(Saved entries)

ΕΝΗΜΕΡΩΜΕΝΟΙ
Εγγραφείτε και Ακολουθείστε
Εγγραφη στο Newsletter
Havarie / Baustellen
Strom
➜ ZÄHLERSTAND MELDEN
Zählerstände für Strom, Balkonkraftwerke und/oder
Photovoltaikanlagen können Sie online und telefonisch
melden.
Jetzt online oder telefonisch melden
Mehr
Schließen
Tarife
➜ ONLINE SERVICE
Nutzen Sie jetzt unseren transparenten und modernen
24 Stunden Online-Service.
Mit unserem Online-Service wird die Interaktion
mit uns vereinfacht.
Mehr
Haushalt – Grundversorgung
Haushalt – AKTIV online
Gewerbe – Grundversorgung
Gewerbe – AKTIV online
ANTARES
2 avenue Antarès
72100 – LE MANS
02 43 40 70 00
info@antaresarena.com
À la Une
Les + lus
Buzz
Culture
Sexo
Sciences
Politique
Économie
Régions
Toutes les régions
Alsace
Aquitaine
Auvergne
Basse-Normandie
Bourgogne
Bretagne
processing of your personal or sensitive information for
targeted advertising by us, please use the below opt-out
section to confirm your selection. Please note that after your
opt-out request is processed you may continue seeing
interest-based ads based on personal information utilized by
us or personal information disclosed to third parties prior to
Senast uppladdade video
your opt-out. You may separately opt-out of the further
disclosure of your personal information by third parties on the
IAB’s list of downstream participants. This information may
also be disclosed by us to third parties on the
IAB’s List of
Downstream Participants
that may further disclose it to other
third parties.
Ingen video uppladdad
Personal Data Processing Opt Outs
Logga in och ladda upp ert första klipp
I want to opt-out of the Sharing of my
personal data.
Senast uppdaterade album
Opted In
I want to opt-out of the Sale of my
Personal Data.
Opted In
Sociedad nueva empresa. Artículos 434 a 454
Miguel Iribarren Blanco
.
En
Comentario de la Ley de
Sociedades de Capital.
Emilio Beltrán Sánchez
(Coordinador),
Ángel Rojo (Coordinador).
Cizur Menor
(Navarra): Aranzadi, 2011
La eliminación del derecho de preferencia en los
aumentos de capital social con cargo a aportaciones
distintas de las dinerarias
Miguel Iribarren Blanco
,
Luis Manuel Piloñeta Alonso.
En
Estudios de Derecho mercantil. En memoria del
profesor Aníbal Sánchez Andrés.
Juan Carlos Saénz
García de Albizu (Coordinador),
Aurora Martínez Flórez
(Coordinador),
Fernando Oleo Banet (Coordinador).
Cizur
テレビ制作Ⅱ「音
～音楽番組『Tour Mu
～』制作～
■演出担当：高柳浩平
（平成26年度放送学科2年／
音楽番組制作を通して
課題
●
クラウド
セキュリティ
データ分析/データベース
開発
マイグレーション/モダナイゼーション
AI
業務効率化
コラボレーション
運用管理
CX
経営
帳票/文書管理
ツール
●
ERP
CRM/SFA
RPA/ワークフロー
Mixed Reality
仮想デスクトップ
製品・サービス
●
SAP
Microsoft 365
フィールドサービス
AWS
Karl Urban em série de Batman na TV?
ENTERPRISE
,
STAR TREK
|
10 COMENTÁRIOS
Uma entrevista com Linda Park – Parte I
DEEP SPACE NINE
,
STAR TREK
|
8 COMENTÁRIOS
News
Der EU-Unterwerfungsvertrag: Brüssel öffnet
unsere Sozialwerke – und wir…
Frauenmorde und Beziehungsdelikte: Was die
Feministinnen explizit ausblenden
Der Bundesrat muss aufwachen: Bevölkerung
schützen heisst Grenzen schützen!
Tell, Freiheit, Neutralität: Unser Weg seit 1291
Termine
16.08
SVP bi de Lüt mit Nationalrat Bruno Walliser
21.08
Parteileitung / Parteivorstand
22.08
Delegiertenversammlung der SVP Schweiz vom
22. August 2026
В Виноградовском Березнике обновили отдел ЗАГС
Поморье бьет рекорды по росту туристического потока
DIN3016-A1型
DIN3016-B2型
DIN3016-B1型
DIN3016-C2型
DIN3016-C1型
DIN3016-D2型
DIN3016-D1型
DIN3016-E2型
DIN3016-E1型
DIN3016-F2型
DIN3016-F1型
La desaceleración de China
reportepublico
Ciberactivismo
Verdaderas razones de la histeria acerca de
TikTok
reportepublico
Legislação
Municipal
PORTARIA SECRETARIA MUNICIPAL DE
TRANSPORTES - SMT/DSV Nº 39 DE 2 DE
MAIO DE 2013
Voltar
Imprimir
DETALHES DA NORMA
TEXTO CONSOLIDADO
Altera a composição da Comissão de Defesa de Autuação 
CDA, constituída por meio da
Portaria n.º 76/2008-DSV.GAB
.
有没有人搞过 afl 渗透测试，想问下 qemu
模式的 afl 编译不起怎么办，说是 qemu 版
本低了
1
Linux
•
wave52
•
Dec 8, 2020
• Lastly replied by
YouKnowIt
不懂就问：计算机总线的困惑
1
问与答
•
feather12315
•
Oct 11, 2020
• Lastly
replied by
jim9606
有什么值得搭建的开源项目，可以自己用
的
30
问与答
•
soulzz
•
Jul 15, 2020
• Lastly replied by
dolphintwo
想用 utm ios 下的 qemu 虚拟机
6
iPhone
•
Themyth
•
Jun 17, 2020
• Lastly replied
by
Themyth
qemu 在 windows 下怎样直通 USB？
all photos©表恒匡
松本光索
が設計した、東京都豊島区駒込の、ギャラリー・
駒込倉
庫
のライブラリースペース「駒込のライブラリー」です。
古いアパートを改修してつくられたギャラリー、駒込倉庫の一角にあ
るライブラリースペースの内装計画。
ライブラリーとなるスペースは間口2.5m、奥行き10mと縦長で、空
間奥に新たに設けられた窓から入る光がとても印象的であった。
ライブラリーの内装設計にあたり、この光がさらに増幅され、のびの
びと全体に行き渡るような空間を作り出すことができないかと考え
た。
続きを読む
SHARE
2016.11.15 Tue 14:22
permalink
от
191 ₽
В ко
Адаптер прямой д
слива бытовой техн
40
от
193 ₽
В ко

### PROMPT
Look through the data above. Copy every line with the string "qemu" in it.

### ANSWER TO THE PROBLEM
有没有人搞过 afl 渗透测试，想问下 qemu
模式的 afl 编译不起怎么办，说是 qemu 版
想用 utm ios 下的 qemu 虚拟机
qemu 在 windows 下怎样直通 USB？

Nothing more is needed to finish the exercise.